Stats highlights from the second day of the Bangalore Test.
Sourav Ganguly and Irfan Pathan piled on the runs, as left-handers scored 515 out of India's total of 626
Sourav Ganguly continued from where he had left off on the opening day, making his highest Test score, and his first double-century. His 239 is the seventh-highest by an Indian, and the highest by a left-hander for the country, going past Vinod Kambli's 227 against Zimbabwe in Delhi in 1992-93. Ganguly's century was also the 50th by an Indian batsman against Pakistan.
Ganguly's knock lifted his aggregate for 2007 to 932, which is next only to Jacques Kallis' 1125. (Click here for the list of highest run-getters for 2007.)
With Irfan Pathan getting a century as well - to add to the efforts of Ganguly and Yuvraj Singh - it was a rare instance of three left-handers scoring a century in an innings. This was only the third such occasion in Tests - Justin Langer, Matthew Hayden and Adam Gilchrist achieved it against New Zealand in Brisbane in 2001-02, while Marcus Trescothick, Andrew Strauss and Graham Thorpe feasted on South Africa in Durban in 2004-05.
The four left-handers in the Indian team - Gautam Gambhir being the fourth - totalled 515 runs in the innings, which is only the fourth time left-handers managed an aggregate of more than 500 in an innings. The record for the two highest contributions by left-handers is held by West Indies, and on both occasions Brian Lara was the protagonist - he contributed 400 out of 612 against England in Antigua in 2003-04, and 375 out of 556 against the opposition in 1993-94. Matthew Hayden's 380 against Zimbabwe in Perth helped the lefties add 549.
The 178-run partnership between Ganguly and Pathan is the highest seventh-wicket stand for India against Pakistan, going past the 155 that Roger Binny and Madan Lal added at the same ground in 1983.

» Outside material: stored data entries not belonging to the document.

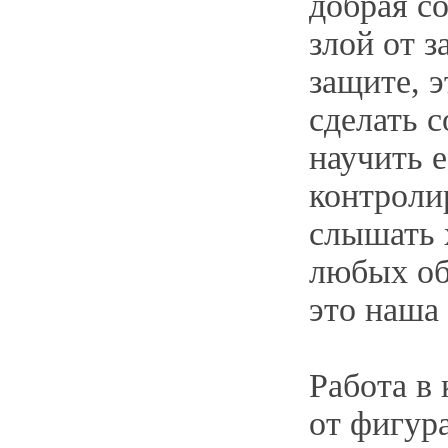
добрая со
злой от з
защите, 
сделать с
научить е
контроли
слышать 
любых об
это наша 
Работа в
от фигур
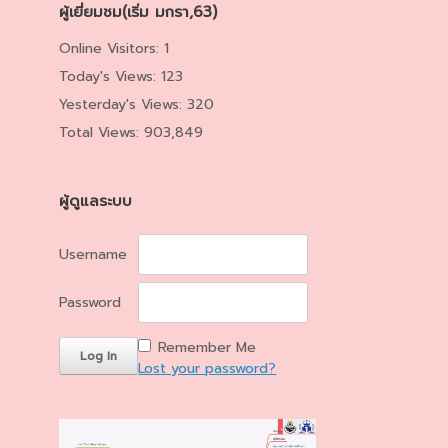
ผู้เยี่ยมชม(เริ่ม มกรา,63)
Online Visitors:
1
Today's Views:
123
Yesterday's Views:
320
Total Views:
903,849
ผู้ดูแลระบบ
Username
Password
Remember Me
Lost your password?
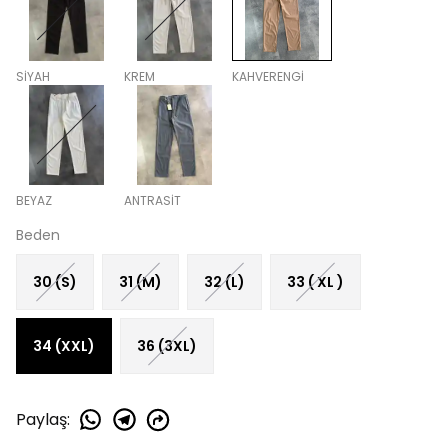
SİYAH
KREM
KAHVERENGİ
BEYAZ
ANTRASİT
Beden
30 (S)
31 (M)
32 (L)
33 ( XL )
34 (XXL)
36 (3XL)
Paylaş
:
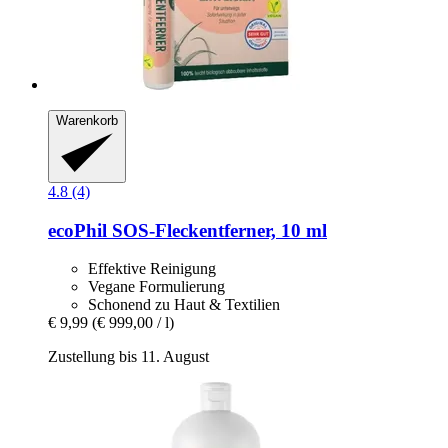
Warenkorb
4.8 (4)
ecoPhil
SOS-​Fleckentferner, 10 ml
Effektive Reinigung
Vegane Formulierung
Schonend zu Haut & Textilien
€ 9,99
(€ 999,00 / l)
Zustellung bis 11. August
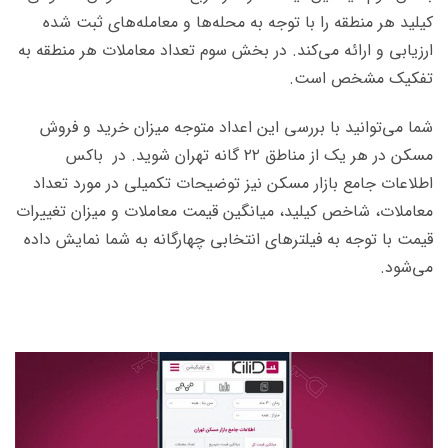
کیلید هر منطقه را با توجه به محله‌ها و معامله‌های ثبت شده
ارزیابی و ارائه می‌کند. در بخش سوم تعداد معاملات هر منطقه به
تفکیک مشخص است.
شما می‌توانید با بررسی این اعداد متوجه میزان خرید و فروش
مسکن در هر یک از مناطق ۲۲ گانه تهران شوید. در باکس
اطلاعات جامع بازار مسکن نیز توضیحات تکمیلی در مورد تعداد
معاملات، شاخص کیلید، میانگین قیمت معاملات و میزان تغییرات
قیمت با توجه به فیلترهای انتخابی چهارگانه به شما نمایش داده
می‌شود.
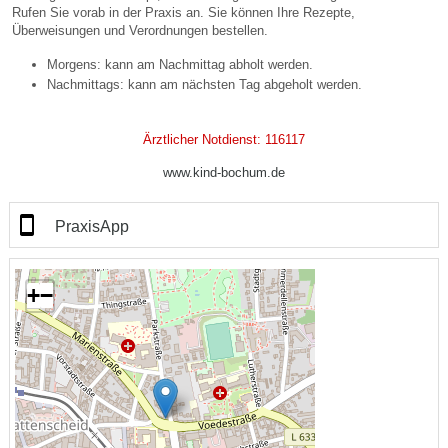
Rufen Sie vorab in der Praxis an. Sie können Ihre Rezepte,
Überweisungen und Verordnungen bestellen.
Morgens: kann am Nachmittag abholt werden.
Nachmittags: kann am nächsten Tag abgeholt werden.
Ärztlicher Notdienst: 116117
www.kind-bochum.de
PraxisApp
+
−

Pathan finally managed to get a three-figure score after having fallen in the nineties twice in Tests. He needs just 63 more to get to 1000 Test runs.
India's total of 626 comes in ninth on the list of highest scores by the team, and is their fifth-highest at home.
Yasir Arafat became only the eighth Pakistan bowler to take a five-for on debut, and while his performance was extremely encouraging for a team struggling with their bowling resources, a look at the careers of the other seven doesn't augur well for him. None of them have gone on establish themselves as regular threats with the ball: Mohammad Sami is the highest wicket-taker in the list, with 78, but he has laboured 33 matches for that haul. Shabbir Ahmed has been the most effective, with 51 wickets in ten Tests, but a suspect bowling action has severely limited his international career.
When he reached 29, Salman Butt became the 44th Pakistan batsman to get to 1000 Test runs.